Your instructions
Word for word, reproduce each line of the data below, omitting every image.

[Extracted page text data]

┏━━

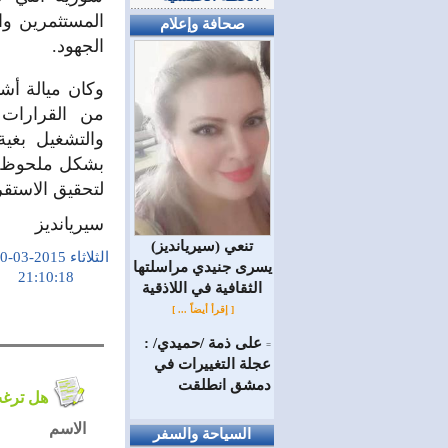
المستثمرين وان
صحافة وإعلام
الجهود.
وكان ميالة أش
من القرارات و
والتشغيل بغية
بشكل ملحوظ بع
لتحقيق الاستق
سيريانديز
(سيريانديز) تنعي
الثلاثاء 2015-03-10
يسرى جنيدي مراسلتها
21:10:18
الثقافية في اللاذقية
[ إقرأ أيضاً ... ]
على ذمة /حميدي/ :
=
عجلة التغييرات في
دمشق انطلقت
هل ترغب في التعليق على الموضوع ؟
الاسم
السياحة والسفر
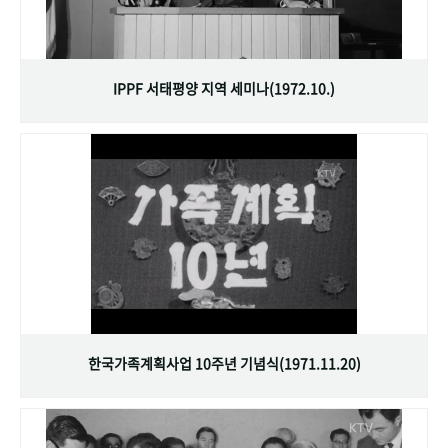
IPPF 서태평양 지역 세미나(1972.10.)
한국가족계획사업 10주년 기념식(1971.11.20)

┗━━

Solution to the problem
المستثمرين وان
صحافة وإعلام
الجهود.
وكان ميالة أش
من القرارات و
والتشغيل بغية
بشكل ملحوظ بع
لتحقيق الاستق
سيريانديز
(سيريانديز) تنعي
الثلاثاء 2015-03-10
يسرى جنيدي مراسلتها
21:10:18
الثقافية في اللاذقية
[ إقرأ أيضاً ... ]
على ذمة /حميدي/ :
=
عجلة التغييرات في
دمشق انطلقت
هل ترغب في التعليق على الموضوع ؟
الاسم
السياحة والسفر
IPPF 서태평양 지역 세미나(1972.10.)
한국가족계획사업 10주년 기념식(1971.11.20)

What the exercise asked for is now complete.